The script doing the reads will pick one of these files at random. 
The idea is that initially a fairly large number of files are created that will 
be used for the read test. During the test, read processes will pick one of these 
files at random. We have selected a file size of 128MiB since this is a typical size
for a virtual block in Hadoop. The total size of all of these files combined should 
be equal to or greater than 25 times the total amount of memory on the host where 
the test is run which gives an indication on how many files should be created. For 
example, using 128MiB files and having 64GiB of memory in the machine you would need 
12800 files. This is to reduce the benefit of the filesystem buffer cache. The block 
size used by dd is chosen to be 4KiB. This is equal to the default EXT3 block size.
Both the block size as the file size are configurable in the "config" file. 

During the write test a faily large number of files are written. At random a number 
between 1 and MAX_FILES is chosen and the file#number will be written. This is also 
to reduce file system buffer cache effects. The number of file MAX_FILES is 
configurable through the variable in the "config" file. The same holds for the file
size.

When the test starts, reads and writes will be started simultaneously in the ratio of 1:1. 

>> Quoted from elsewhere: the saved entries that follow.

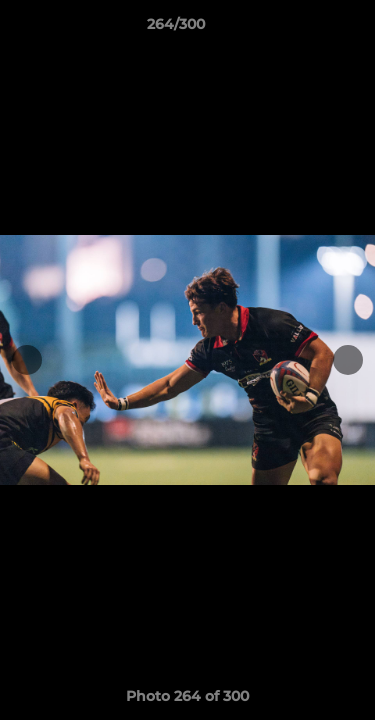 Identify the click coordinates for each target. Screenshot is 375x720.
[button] (303, 29) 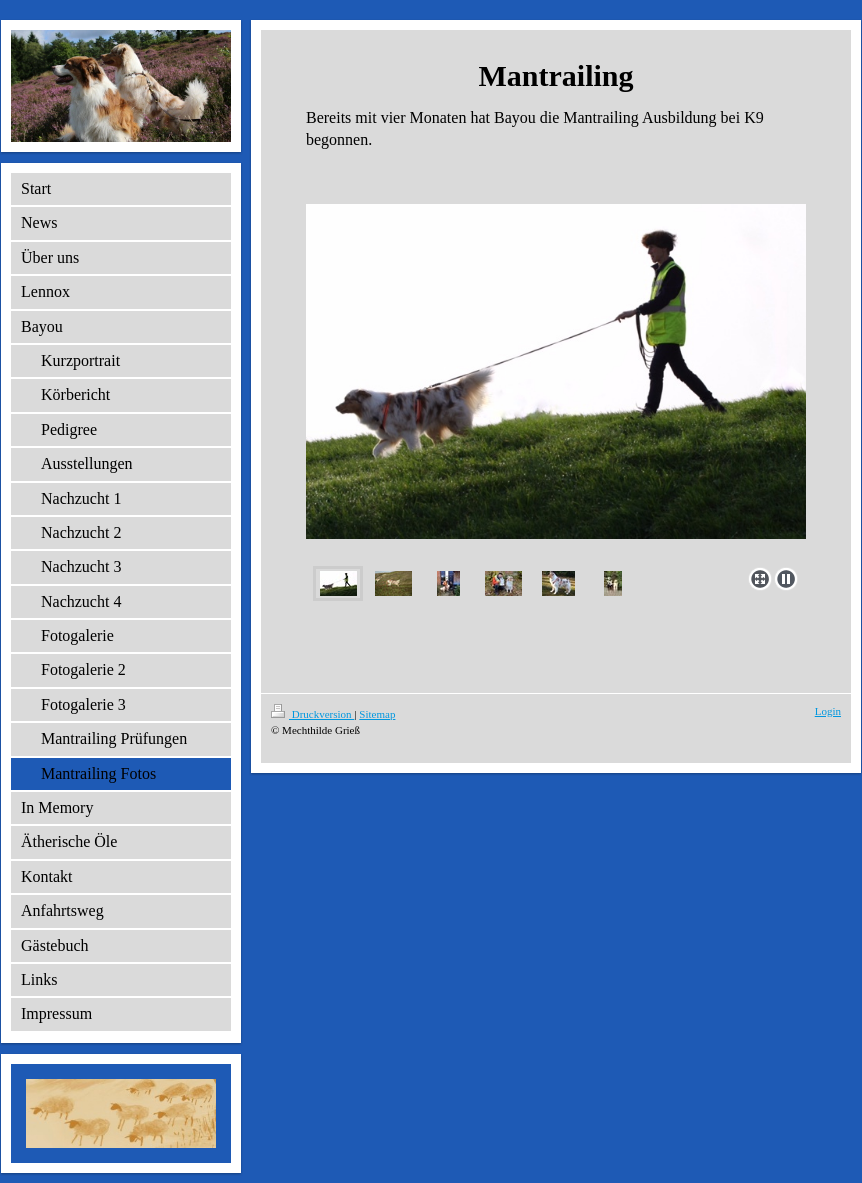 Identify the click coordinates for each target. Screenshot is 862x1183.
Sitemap (377, 714)
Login (828, 711)
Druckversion (312, 714) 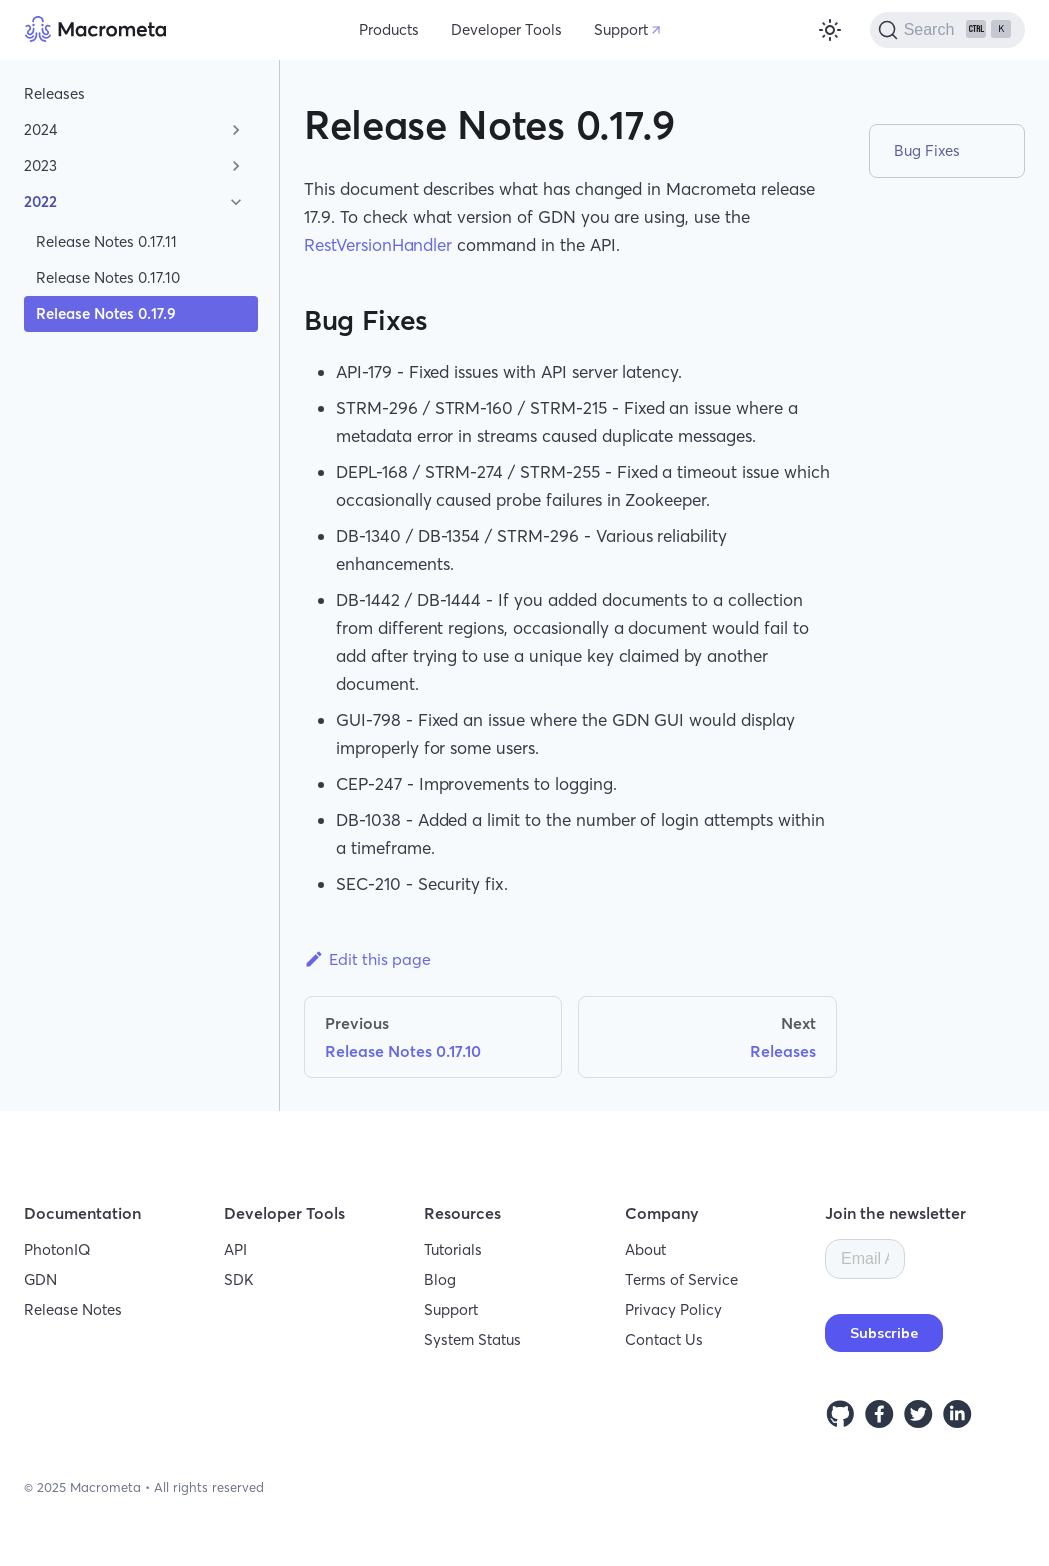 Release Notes (73, 1309)
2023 (40, 165)
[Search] (947, 30)
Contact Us (664, 1339)
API (235, 1249)
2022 (40, 201)
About (645, 1249)
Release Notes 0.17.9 (106, 313)
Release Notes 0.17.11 (106, 241)
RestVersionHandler (378, 244)
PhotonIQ (57, 1249)
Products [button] (389, 29)
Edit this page (367, 959)
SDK (239, 1279)
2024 (40, 129)
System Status (472, 1339)
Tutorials (453, 1249)
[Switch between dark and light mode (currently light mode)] (830, 30)
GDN (40, 1279)
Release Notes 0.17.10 (108, 277)
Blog (440, 1279)
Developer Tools (506, 29)
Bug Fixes (927, 150)
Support (621, 29)
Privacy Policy (673, 1309)
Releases (54, 93)
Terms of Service (681, 1279) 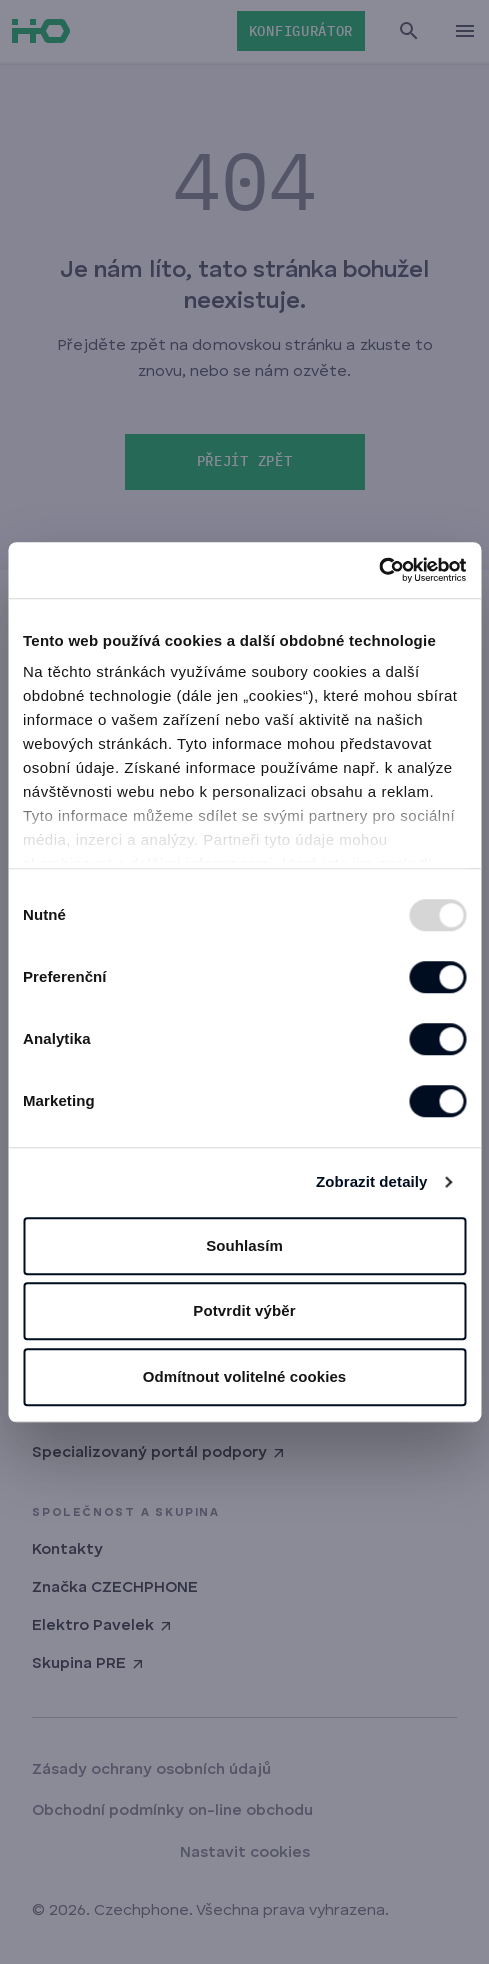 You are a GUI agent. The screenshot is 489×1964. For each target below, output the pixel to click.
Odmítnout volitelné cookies (245, 1376)
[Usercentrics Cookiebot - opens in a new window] (378, 570)
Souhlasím (244, 1245)
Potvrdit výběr (244, 1310)
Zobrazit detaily (372, 1181) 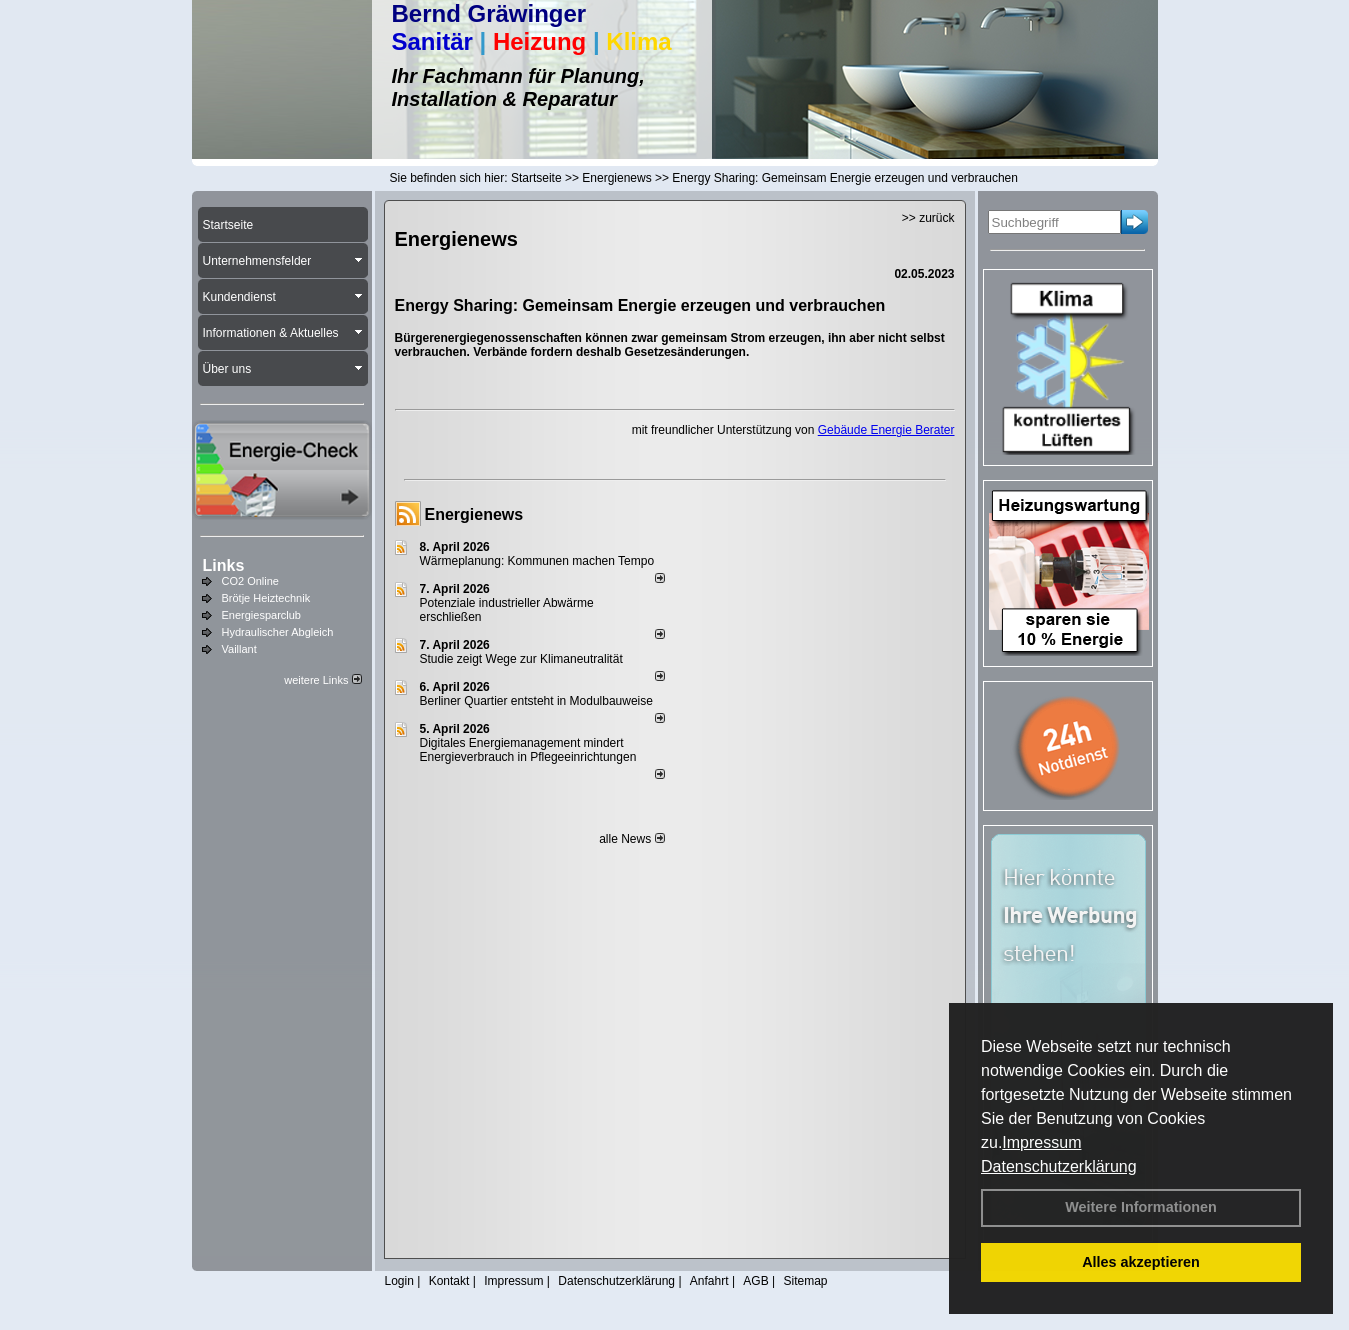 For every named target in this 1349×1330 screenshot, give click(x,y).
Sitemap (805, 1281)
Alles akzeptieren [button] (1141, 1262)
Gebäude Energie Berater (886, 430)
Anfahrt (709, 1281)
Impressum (1041, 1142)
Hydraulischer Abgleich (278, 632)
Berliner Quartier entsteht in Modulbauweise (536, 701)
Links (224, 565)
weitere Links (322, 680)
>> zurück (928, 218)
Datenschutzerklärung (1059, 1166)
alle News (631, 839)
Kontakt (449, 1281)
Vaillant (239, 649)
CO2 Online (250, 581)
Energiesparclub (262, 615)
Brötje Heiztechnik (266, 598)
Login (399, 1281)
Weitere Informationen (1141, 1207)
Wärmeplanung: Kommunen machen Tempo (537, 561)
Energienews (474, 514)
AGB (755, 1281)
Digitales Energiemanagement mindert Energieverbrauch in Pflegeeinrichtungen (528, 750)
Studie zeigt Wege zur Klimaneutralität (521, 659) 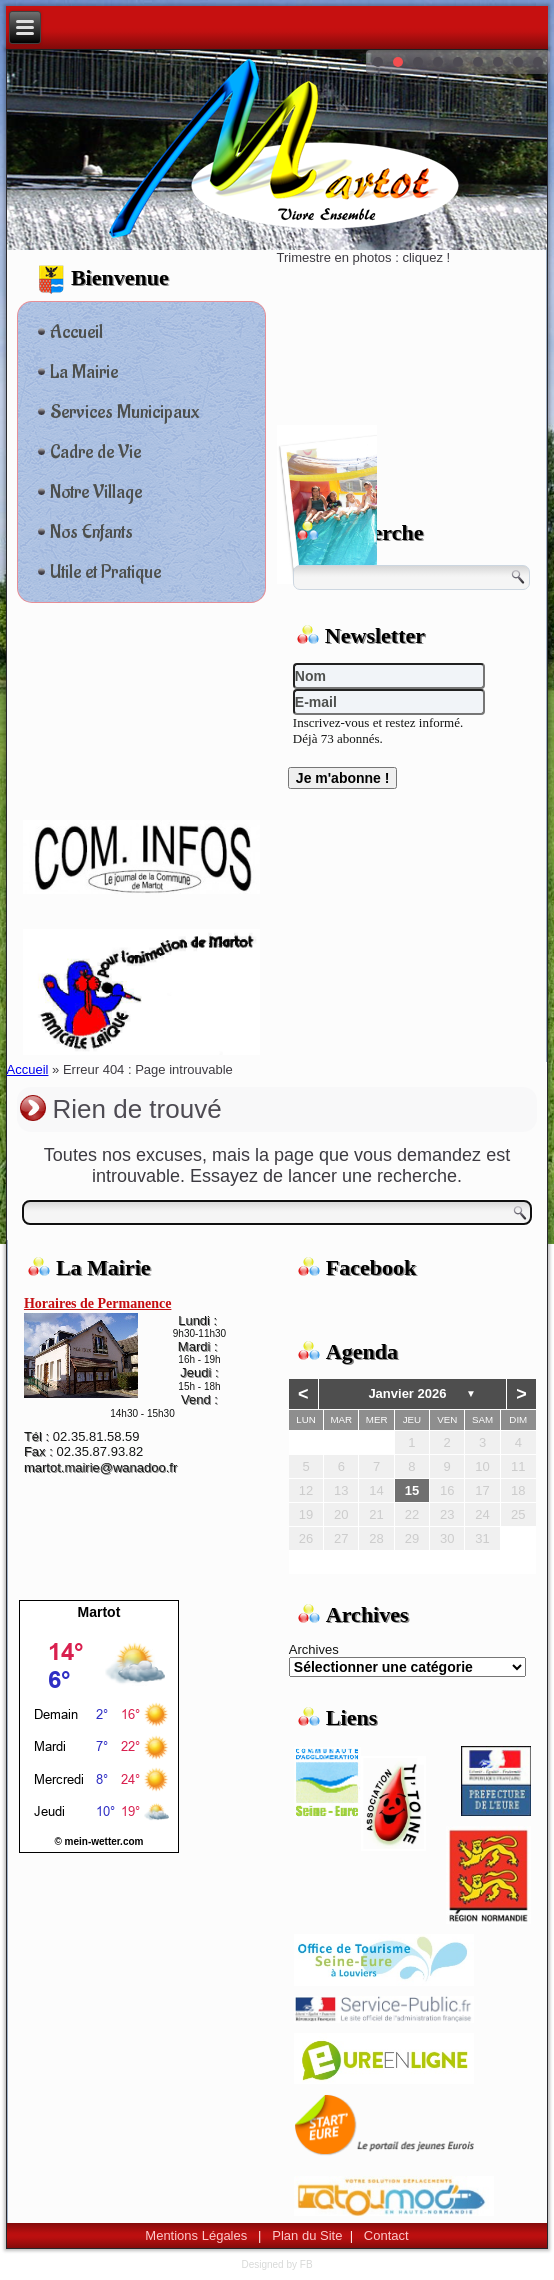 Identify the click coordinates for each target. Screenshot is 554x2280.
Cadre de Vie (95, 452)
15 (412, 1490)
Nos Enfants (91, 532)
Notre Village (96, 492)
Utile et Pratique (105, 572)
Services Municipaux (124, 412)
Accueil (76, 332)
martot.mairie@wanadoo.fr (100, 1467)
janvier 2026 (407, 1393)
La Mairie (84, 372) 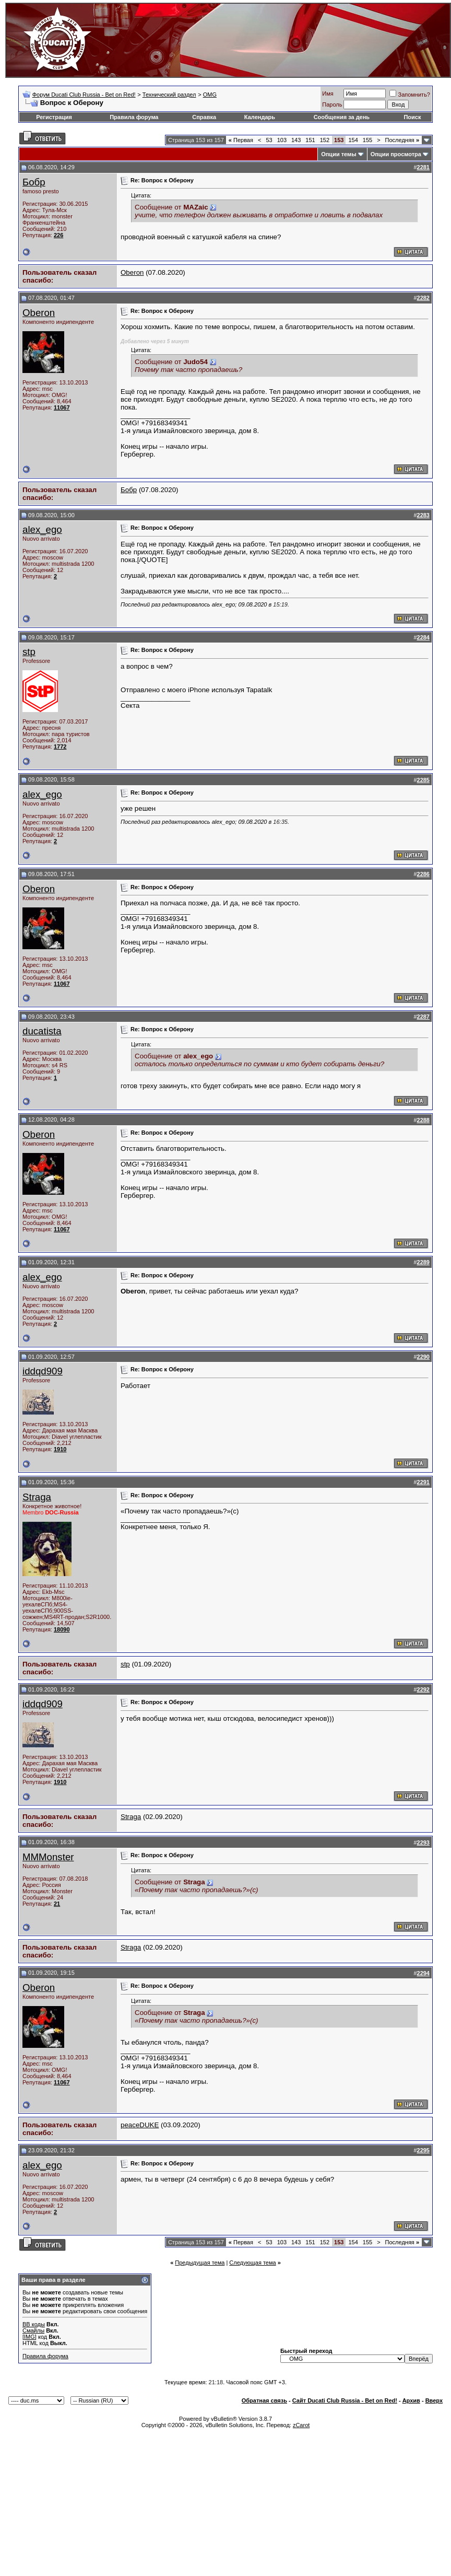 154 (353, 140)
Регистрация (54, 117)
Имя (327, 93)
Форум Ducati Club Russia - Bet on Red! (84, 94)
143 (296, 140)
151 (310, 140)
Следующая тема (252, 2262)
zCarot (301, 2425)
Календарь (259, 117)
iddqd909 (42, 1371)
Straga (36, 1496)
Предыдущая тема (199, 2262)
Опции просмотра (396, 154)
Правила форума (134, 117)
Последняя (402, 140)
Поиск (412, 117)
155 (367, 140)
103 (282, 140)
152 (324, 140)
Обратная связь (264, 2400)
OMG (210, 94)
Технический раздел (169, 94)
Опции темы (338, 154)
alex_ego (42, 529)
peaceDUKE (140, 2125)
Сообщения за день (342, 117)
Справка (204, 117)
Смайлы (33, 2330)
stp (28, 651)
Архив (411, 2400)
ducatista (42, 1030)
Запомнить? (409, 94)
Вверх (434, 2400)
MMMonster (48, 1856)
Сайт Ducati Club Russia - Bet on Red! (344, 2400)
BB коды (33, 2324)
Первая (241, 140)
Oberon (132, 272)
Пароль (332, 104)
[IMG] (29, 2337)
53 (269, 140)
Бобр (33, 182)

This is done by running the "start_test.sh" script. The amount of reads and writes is 
configurable with a commandline flag of the "start_test.sh" script. These read and write 
processes are running indefinitely and should eventually be stopped using the 
"stop_test.sh" script. However, the processes should be run over a sufficiently long 
period of time to get a accurate measurement. This is especially needed for writes which 
initially show a very high rate due to filesystem buffer cache effects. It is usually 
sufficient to let the processes continue for, say, a few hundred iterations of writes and 
reads. The "result.sh" script parses the output files and displays the throughput 
performance. This script can also be run during the test. When the variations in throughput 
become small the test can be stopped.